Flatter gamma across all luminance levels.

Better color accuracy and a wider color gamut.

Fewer screen sizes overall and likely less 42" - 43" series.

Thinner bezels and lower profiles.

Faster phosphor switching, reducing phosphor lag and 3D ghosting

PDP will continue through 2016 or possibly longer.

Big improvement in the remote control units.

Big upgrades to the Smart features, more applications and better integration.

Possibly one larger size from one of the three suppliers.

*LCD:*

Sorry no more LCD TVs from any major manufacturer. Only second tier manufacturers will continue in 2013 with LCD displays.

*LCD/LED:*

Expect a lot of growth in this category, with a few larger panel sizes, more 4K UHD models from new players, slimmer and thinner bezels.

Much more Smart integration and better more advanced Skype, Interactive apps that will take advantage of the built-in hidden camera/mic systems. More advanced remote controls and connections and applications to other consumer devices.
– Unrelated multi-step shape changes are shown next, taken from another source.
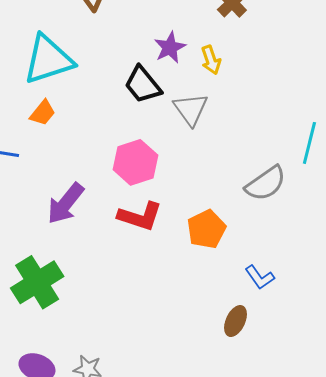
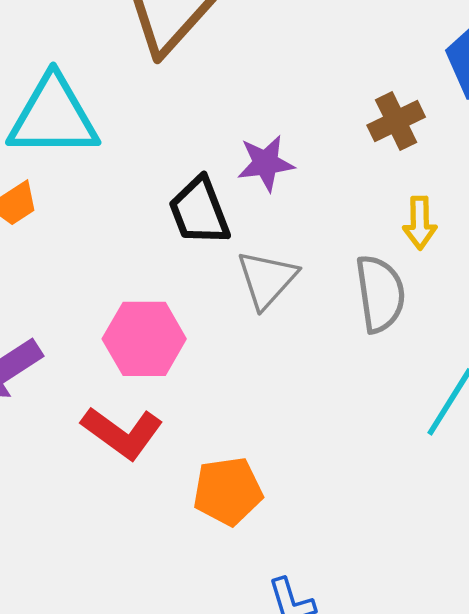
yellow arrow: (211, 60) -> (420, 223), moved
gray semicircle: (266, 183) -> (380, 294), moved, turned -81

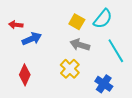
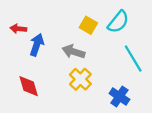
blue arrow: (32, 39) -> (37, 45), turned -48
gray arrow: (80, 45) -> (73, 52), moved
red diamond: (25, 75) -> (29, 86), turned -40

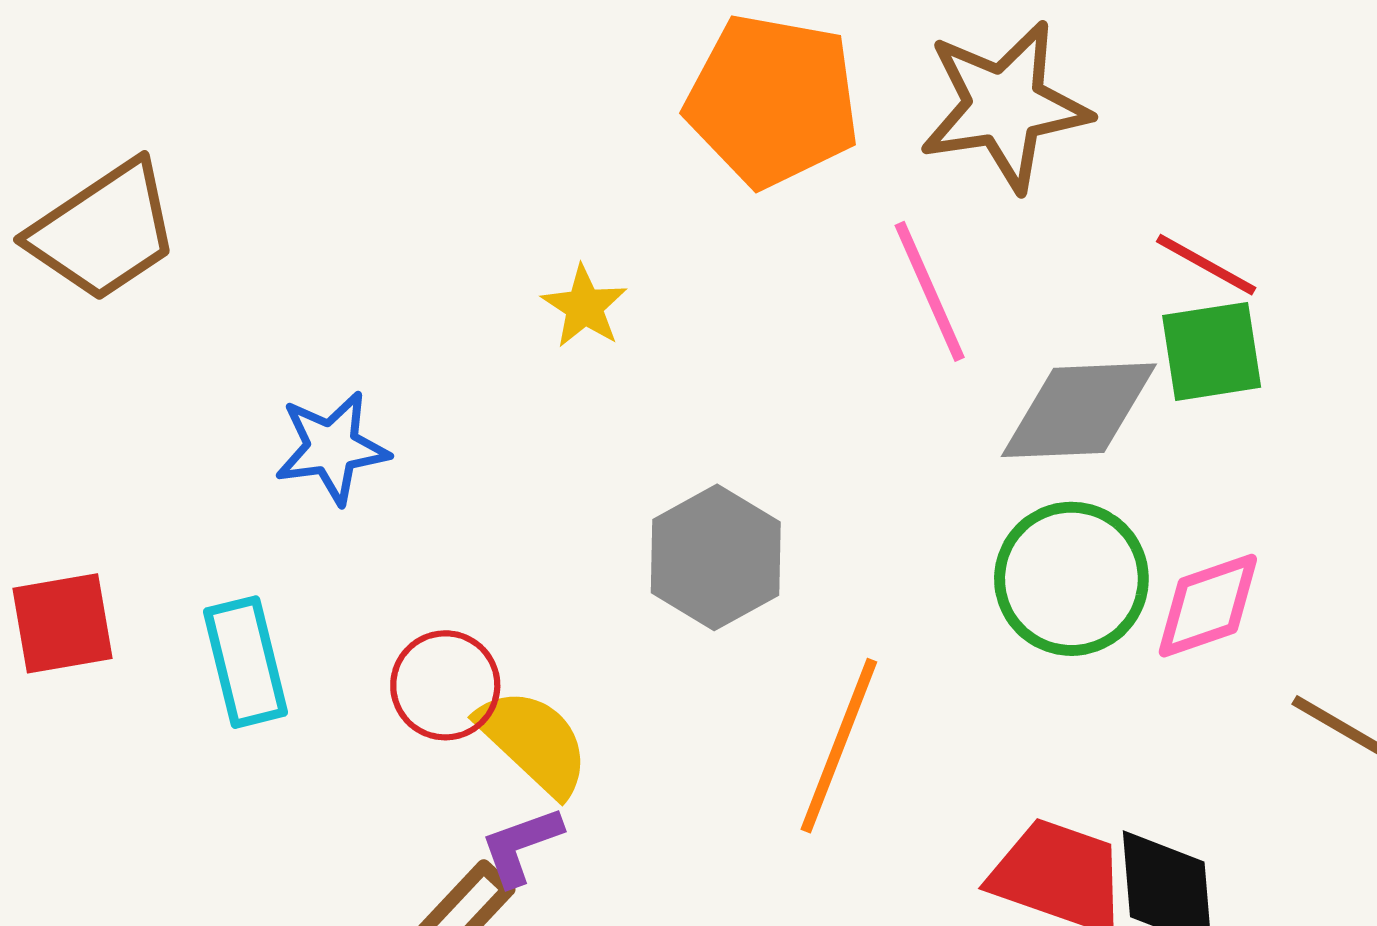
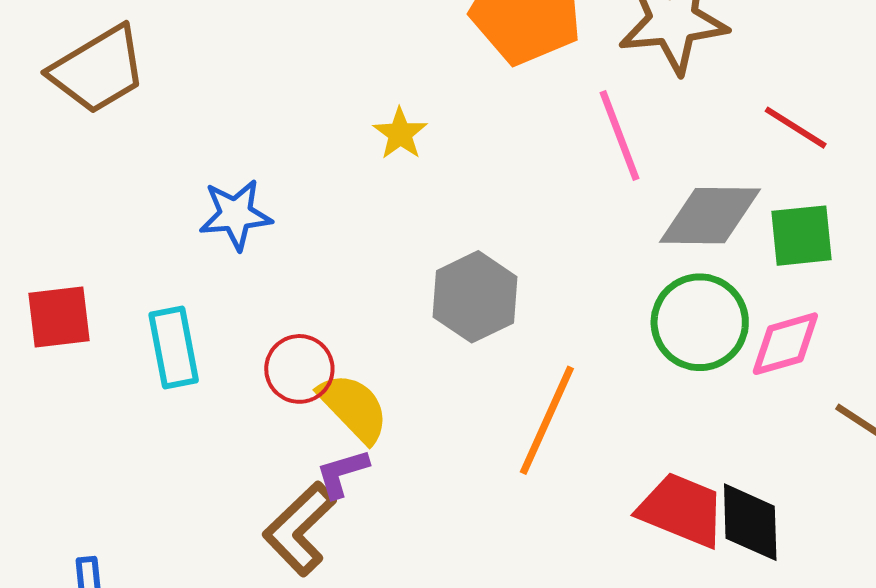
green square: (1212, 351) -> (801, 236), moved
*Sound bars and Theater in a Box Systems:
*
Video display manufacturers will up the sound enhancement game with more models, better audio performance, higher end sound bars and 5.1 speaker systems. Very easy to operate TV remotes that are designed to intuitively operate the auxiliary audio systems.
*
OLED:*

Delayed till mid 2013.

All in all a very nice year for continued upgrades in overall a/v performance, nicely improved picture quality in several attributes. Larger screen sizes, more Internet apps and applications and upgraded audio attachments to enhance the a/v experience. 

Stay tuned for my CES report on HTS, live from the exhibit floor. Let's see how much of my predictions come to fruition.

All my best for a happy and healthy 2013 and beyond!

-Robert


----------



## Motoman (Dec 3, 2012)

Looking forward to reading your news from CES. I'm in the market for a new TV so I'm really interested this year. 

Jim


----------



## HONOR (Aug 17, 2011)

Any news on a new Elite?


----------



## Robert Zohn (Aug 13, 2011)

^^ PM sent.

-Robert


----------



## UBoat Commander (Dec 28, 2012)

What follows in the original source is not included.